Нет. Я всегда находил, что лучше быть обокраденным, чем быть скрягой. У меня всегда была гордость, которую нужно иметь, и те женщины, что видали меня плачущим от восторга в их объятиях, никогда не видели и никогда не увидят меня плачущим от страдания у их ног. Меня иногда умоляли. Я никого не умолял. И никого не стал бы умолять. За это я отвечаю.
Нужно было бы быть худшим солдатом, нежели я был и продолжаю быть. Нужно было бы не знать, что во всяком случае для каждого человека, достойного имени человека, существует верное убежище от любви, – шесть еловых досок, соответствующим образом сколоченных. Это может пригодиться в тот день, когда вы неожиданно заметите, что ваши колени гнутся.

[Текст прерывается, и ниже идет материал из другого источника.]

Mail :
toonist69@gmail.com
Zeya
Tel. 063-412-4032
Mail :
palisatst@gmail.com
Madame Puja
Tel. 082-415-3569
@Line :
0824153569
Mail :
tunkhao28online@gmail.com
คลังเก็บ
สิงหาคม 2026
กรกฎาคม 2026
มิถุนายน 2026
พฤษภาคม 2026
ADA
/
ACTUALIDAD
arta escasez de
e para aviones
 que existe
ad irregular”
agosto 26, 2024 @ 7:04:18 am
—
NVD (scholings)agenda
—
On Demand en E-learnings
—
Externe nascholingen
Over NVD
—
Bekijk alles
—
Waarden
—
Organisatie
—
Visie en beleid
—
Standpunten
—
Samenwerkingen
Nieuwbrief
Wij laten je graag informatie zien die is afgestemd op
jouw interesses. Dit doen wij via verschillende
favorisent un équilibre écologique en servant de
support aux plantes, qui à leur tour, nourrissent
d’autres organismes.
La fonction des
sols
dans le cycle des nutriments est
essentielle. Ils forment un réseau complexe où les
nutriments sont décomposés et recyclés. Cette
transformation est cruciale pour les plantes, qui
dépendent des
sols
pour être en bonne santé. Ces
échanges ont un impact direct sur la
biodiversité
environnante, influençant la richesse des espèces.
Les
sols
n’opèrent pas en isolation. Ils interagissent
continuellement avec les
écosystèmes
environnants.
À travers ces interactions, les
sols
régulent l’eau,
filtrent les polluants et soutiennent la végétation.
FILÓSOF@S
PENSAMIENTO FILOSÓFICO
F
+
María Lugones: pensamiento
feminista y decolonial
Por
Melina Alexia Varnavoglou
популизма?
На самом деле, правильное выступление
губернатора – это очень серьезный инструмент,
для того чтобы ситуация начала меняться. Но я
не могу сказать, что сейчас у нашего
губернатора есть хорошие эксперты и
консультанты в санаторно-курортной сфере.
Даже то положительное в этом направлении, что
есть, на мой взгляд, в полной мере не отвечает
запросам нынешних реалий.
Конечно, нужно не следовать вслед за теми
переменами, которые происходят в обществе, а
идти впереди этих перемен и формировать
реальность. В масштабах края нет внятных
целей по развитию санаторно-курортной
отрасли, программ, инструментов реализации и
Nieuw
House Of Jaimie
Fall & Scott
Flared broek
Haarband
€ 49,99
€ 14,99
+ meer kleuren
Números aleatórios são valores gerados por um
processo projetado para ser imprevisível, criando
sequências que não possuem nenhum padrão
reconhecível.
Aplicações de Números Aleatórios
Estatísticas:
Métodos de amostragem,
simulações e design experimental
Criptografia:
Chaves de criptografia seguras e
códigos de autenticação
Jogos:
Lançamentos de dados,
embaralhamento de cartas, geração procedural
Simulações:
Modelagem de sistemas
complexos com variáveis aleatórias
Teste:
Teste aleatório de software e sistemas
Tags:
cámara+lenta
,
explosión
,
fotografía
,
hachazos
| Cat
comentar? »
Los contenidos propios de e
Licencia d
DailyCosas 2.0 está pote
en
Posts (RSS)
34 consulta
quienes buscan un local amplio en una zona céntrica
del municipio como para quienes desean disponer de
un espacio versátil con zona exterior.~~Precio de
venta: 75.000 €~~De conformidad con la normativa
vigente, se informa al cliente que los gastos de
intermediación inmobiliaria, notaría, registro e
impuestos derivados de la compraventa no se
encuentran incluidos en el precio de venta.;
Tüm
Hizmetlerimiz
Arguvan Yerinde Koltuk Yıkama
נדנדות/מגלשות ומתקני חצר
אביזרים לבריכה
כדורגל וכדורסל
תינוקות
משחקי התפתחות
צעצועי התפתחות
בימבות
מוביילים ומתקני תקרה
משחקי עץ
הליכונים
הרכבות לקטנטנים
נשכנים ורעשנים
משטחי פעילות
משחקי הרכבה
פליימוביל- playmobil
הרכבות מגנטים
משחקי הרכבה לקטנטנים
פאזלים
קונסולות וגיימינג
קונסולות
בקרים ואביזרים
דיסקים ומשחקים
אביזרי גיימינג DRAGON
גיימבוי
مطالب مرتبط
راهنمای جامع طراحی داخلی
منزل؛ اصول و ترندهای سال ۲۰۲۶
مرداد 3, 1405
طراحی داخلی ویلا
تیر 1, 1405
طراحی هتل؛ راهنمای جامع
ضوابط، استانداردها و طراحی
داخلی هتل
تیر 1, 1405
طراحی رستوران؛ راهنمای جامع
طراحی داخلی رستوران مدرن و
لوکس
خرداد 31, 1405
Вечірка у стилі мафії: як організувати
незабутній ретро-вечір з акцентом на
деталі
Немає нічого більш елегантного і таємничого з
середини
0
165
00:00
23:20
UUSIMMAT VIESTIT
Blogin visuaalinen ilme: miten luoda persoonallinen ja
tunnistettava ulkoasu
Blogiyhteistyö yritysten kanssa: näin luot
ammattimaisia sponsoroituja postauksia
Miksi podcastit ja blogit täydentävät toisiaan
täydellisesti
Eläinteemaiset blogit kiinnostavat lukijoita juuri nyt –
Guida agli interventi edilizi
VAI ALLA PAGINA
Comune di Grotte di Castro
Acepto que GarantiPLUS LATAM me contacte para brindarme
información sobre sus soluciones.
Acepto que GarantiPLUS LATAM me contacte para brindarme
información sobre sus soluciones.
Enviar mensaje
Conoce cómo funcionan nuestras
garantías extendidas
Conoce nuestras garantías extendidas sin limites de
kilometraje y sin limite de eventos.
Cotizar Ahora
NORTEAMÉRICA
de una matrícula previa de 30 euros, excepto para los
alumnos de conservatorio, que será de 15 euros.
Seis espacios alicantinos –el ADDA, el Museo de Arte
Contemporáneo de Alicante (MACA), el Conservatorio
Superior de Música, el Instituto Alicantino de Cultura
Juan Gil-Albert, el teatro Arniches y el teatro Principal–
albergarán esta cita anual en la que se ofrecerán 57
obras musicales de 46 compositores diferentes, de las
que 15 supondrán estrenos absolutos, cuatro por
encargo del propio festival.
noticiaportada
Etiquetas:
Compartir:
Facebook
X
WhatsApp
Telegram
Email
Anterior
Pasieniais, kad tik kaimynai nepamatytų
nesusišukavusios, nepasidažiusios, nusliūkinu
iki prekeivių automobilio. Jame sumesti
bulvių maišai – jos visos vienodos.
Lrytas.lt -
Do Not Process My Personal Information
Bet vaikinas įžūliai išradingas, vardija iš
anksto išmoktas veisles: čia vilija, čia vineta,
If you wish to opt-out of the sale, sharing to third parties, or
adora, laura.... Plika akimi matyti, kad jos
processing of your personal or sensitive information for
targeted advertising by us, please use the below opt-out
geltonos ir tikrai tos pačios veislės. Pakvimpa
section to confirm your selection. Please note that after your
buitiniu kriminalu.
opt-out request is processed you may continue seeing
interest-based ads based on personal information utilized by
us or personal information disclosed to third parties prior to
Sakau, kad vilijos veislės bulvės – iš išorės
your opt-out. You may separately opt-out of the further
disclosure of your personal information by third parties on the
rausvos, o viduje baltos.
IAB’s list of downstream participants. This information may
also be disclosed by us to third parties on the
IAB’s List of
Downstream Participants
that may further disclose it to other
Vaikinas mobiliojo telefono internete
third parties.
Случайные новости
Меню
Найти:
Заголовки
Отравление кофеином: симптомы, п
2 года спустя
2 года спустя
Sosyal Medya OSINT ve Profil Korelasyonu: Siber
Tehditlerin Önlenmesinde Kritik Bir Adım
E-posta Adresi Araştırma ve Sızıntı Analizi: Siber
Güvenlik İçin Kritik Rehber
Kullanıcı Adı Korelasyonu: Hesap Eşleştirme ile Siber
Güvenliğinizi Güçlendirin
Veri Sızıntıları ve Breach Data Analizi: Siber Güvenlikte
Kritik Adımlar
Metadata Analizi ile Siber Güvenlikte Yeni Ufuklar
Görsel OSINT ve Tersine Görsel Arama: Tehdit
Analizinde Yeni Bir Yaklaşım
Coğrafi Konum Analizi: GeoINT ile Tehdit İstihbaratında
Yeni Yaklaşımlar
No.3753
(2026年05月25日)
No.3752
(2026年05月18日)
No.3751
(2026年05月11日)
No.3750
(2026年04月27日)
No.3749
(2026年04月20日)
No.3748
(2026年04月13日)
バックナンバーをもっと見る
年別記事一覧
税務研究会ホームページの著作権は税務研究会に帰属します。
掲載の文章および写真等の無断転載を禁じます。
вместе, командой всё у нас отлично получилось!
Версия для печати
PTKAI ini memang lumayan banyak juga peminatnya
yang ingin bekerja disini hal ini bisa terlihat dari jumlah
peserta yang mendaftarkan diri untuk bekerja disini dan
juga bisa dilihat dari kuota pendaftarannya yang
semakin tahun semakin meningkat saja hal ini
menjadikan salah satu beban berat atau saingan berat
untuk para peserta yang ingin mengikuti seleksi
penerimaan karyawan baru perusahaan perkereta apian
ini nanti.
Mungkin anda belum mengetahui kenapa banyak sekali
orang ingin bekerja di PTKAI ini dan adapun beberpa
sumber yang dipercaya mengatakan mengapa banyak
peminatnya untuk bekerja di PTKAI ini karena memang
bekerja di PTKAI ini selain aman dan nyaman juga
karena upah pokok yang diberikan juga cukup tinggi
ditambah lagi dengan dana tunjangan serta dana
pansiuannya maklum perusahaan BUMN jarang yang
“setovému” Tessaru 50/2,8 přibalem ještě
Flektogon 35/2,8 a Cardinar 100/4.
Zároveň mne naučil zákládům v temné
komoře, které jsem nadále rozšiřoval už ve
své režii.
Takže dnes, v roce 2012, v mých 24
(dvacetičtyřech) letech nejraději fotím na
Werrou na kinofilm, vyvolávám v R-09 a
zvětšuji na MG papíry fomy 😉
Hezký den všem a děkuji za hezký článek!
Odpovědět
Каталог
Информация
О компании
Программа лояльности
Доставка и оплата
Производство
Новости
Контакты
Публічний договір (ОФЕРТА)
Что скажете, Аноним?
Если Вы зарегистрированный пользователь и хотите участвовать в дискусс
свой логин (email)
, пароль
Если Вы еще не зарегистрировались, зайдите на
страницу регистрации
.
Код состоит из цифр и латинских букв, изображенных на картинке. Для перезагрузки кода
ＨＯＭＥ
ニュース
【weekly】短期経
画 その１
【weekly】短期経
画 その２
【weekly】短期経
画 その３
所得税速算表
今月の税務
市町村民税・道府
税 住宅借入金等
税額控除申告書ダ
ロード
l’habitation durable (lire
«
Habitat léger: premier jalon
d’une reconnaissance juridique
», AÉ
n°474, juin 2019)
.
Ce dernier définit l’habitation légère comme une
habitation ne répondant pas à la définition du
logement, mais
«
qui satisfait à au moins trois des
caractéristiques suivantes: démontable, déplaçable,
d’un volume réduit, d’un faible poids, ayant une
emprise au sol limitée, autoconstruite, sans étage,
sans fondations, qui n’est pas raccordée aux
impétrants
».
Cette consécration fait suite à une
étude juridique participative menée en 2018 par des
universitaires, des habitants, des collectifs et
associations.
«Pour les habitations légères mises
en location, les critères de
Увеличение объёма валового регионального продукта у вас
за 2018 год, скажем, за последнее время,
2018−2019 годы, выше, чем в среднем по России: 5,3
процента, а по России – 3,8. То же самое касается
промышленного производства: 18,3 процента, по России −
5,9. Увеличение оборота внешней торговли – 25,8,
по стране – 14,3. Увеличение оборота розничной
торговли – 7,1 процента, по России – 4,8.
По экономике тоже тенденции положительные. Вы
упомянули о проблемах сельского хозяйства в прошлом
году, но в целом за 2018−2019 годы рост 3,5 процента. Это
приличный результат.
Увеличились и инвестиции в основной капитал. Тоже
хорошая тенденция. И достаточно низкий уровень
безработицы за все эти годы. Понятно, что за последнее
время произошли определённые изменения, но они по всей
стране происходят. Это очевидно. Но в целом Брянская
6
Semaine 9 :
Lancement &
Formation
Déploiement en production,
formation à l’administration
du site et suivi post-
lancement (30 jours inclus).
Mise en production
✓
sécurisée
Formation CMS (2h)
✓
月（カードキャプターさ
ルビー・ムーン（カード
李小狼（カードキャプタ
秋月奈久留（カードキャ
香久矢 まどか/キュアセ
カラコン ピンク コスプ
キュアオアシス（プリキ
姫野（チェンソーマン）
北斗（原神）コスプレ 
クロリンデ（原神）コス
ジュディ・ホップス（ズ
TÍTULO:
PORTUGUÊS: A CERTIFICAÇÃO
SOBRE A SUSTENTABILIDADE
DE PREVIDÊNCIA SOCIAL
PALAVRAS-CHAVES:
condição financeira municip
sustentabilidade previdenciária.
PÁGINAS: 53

Мои колени еще не гнутся, далеко до того… они, быть может, устали… им больно, о! да… Словом, если я покинул Париж и поставил расстояние в восемьсот миль между своей любовницей и собой, то потому, что я почуял, что приближалось то… то… что не слишком прилично открыть любовнику, когда он не вполне чувствует себя решившимся в случае надобности принять положение и произвести движение, которых требует его достоинство.